When we are born, the ego and the Self are one and the same. The Self is the “unifying center of the total psyche” comprised of both the conscious and the unconscious. Then, via the growth process of an individual’s responses to life’s events, the Self and the ego differentiate from one another and the ego becomes a separate entity—the center of the conscious personality. It becomes the filter through which we interpret the world around us and is responsible for how we let those interpretations shape our personalities. This process is how an individual is formed and is called individuation. “The individuation urge promotes a state in which the ego is related to the Self without being identified with it.” This is what happens when expectations meet reality and the differences must be internally settled.
The balance between the Self and the ego can be either fragile or robust at different times in life, but it must always be maintained. If they get too far out of sync with each other, psychological damage can ensue. Sometimes, our expectations and our reality match up too well, and ego inflation occurs. This is when we think too much of ourselves and feel superior to others. Our modern way of thinking associates an inflated ego with a narcissistic personality—the ego puts itself on a pedestal. Alienation, on the other hand, occurs when our expectations and our reality do not overlap enough and the ego and the Self cannot recognize each other. This is a dangerous area, because “whenever one experiences an unbearable alienation and despair it is followed by violence.” This violence can be either internal or external, and is something we are seeing a lot in our current society. This is because one of the biggest causes of alienation today is the widespread sense that life is meaningless. When we are young, we have daydreams about how our lives will play out and the impact we will have on the world. If those fantasies are not realized, or other dreams supplemented in their stead, meaninglessness can prevail. Meaninglessness leads to violence.
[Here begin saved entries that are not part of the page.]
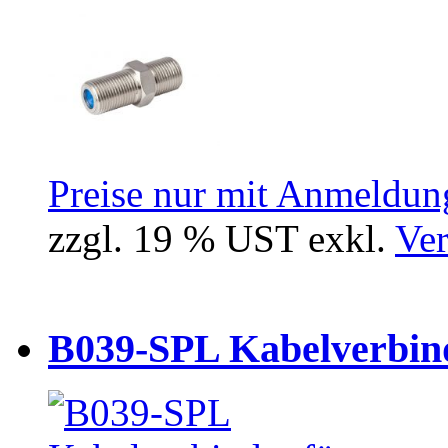
Preise nur mit Anmeldung
zzgl. 19 % UST exkl.
Ver
B039-SPL Kabelverbind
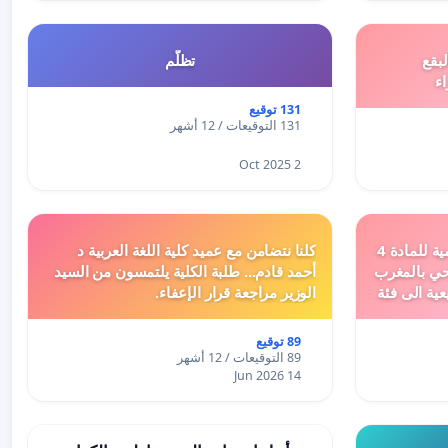
بقع
تظلّم
اء
131 توقيع
131 التوقيعات / 12 أشهر
2 Oct 2025
دعم ملف تفعيل النصوص التنظيمية للمادة 4
كلنا نتضامن مع عميد كلية اللغة العربية د
اد السياحي بالمغرب
أحمد قادم... طلبة الكلية يلتمسون من السيد
عية الى فئة
الوزير مراجعة قرار الإعفاء.
89 توقيع
89 التوقيعات / 12 أشهر
14 Jun 2026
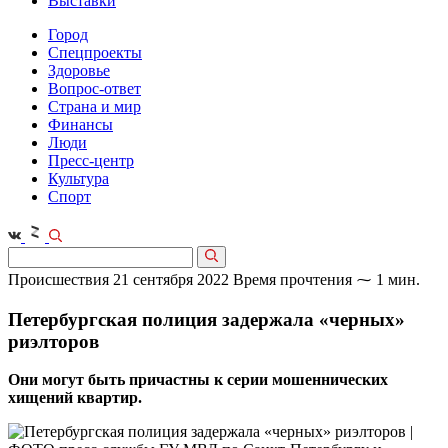
Выставки
Город
Спецпроекты
Здоровье
Вопрос-ответ
Страна и мир
Финансы
Люди
Пресс-центр
Культура
Спорт
Происшествия
21 сентября 2022
Время прочтения ⁓ 1 мин.
Петербургская полиция задержала «черных»
риэлторов
Они могут быть причастны к серии мошеннических
хищений квартир.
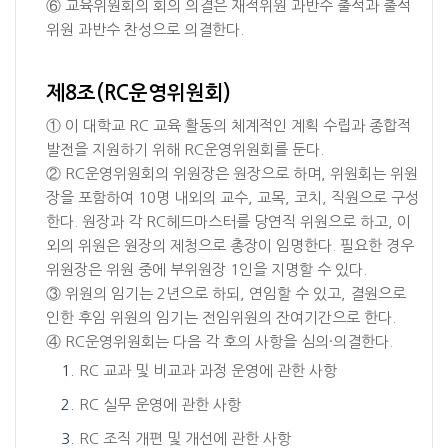
⑥ 교육위원회의 회의 의결은 재적위원 과반수 출석과 출석
위원 과반수 찬성으로 의결한다.
제8조(RC운영위원회)
① 이 대학교 RC 교육 활동의 체계적인 계획 수립과 종합적
발전을 지원하기 위해 RC운영위원회를 둔다.
② RC운영위원회의 위원장은 원장으로 하며, 위원회는 위원
장을 포함하여 10명 내외의 교수, 교목, 코치, 직원으로 구성
한다. 원장과 각 RC헤드마스터를 당연직 위원으로 하고, 이
외의 위원은 원장의 제청으로 총장이 임명한다. 필요한 경우
위원장은 위원 중에 부위원장 1인을 지명할 수 있다.
③ 위원의 임기는 2년으로 하되, 연임할 수 있고, 결원으로
인한 후임 위원의 임기는 전임위원의 잔여기간으로 한다.
④ RC운영위원회는 다음 각 호의 사항을 심의·의결한다.
RC 교과 및 비교과 과정 운영에 관한 사항
RC 실무 운영에 관한 사항
RC 조직 개편 및 개선에 관한 사항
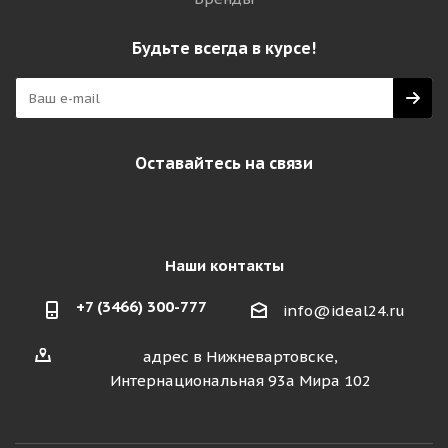
Будьте всегда в курсе!
Оставайтесь на связи
Наши контакты
+7 (3466) 300-777
info@ideal24.ru
адрес в Нижневартовске,
Интернациональная 93а Мира 102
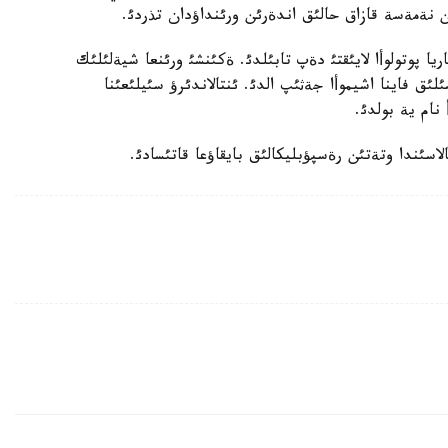
ن نةمةسة قازاق حالئق اندةرئن ورئنداؤدان تذردئ.
ريا پوتولوأا لايئقتئ دةپ تابئلدئ. ةكئنشئ ورئنعا شيةلئلئك
لئق فاينا اشيموأا جةثئپ الدئ. ئنتالاندئرؤ سئيلئعئنا
 نام ية بولدئ.
الاسئندا وتةتئن رةسپؤبليكالئق بايقاؤعا قاتئسادئ.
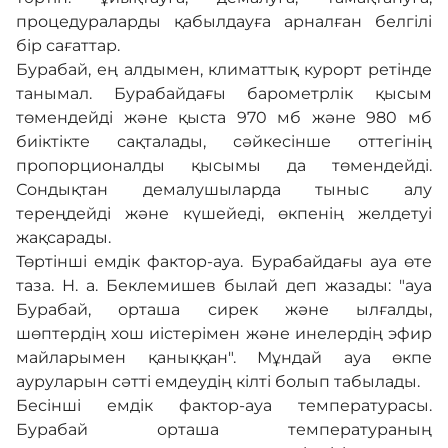
Адалдық алаңы
процедураларды қабылдауға арналған белгілі
бір сағаттар.
Бурабай, ең алдымен, климаттық курорт ретінде
Нашар көретіндерге
танымал. Бурабайдағы барометрлік қысым
арналған нұсқа
төмендейді және қыста 970 мб және 980 мб
биіктікте сақталады, сәйкесінше оттегінің
пропорционалды қысымы да төмендейді.
Сондықтан демалушыларда тыныс алу
тереңдейді және күшейеді, өкпенің желдетуі
жақсарады.
Төртінші емдік фактор-ауа. Бурабайдағы ауа өте
таза. Н. а. Беклемишев былай деп жазады: "ауа
Бурабай, орташа сирек және ылғалды,
шөптердің хош иістерімен және инелердің эфир
майларымен қаныққан". Мұндай ауа өкпе
ауруларын сәтті емдеудің кілті болып табылады.
Бесінші емдік фактор-ауа температурасы.
Бурабай орташа температураның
In his book, Edinger posits that the encounter with the Self is equivalent to the discovery of God. For those who don’t believe in God in an external way, the Self is an internal analogous being. Many stories in the Bible are exemplary of this, that the underlying meaning of Christianity is the quest for individuation. “The image of Christ,” Edinger writers, “gives us a vivid picture of the Self-oriented ego, i.e., the individuated ego which is conscious of being directed by the Self.” When our ego is inflated, we think and act in ways that make us feel superior to others, in a godlike manner. When we are alienated, we feel as though God has left us, and violence can occur. It is therefore necessary for the health of the individual to have a harmonious relationship to God, whether they perceive God to exist in the heavens above, or in the Self within.
All humans exist on both an individual level and a collective level, and while it is important to connect with yourself, it is equally as important to connect with others. “At the center of the experience of individuality is the realization that all other individuals share the same experience as ourselves of living in a single, sealed world, and that this realization connects us meaningfully with all other units of life.” While not everybody believes in an external God, we all possess a Self, and the realization that the Self is universal is paramount for connecting us to one another. Sadly, since the modern decline of religion and spirituality, we as a collective have become more and more alienated from one another. “The various pressures of Western society all subtly urge the individual to seek life meaning in externals and in objectivity,” not in any subjective understanding of either the Self or of God.
This is all another way of saying that as a collective, we do not have a healthy relationship between the Self and the ego. Some of us are deeply inflated, seeing everything we want reflected back at us in a social media driven materialistic world. Some of us are equally alienated, looking around at all the fancy things and thinking ‘is this really meaningful?’ It seems as though the chasm is only growing larger, as our society today does not seem to have a collective feeling of equilibrium or togetherness.
It is paramount for both the individual and the collective to keep the Self-ego axis in a healthy balance. This axis is also the bridge between the two. Let us never stop the maintenance.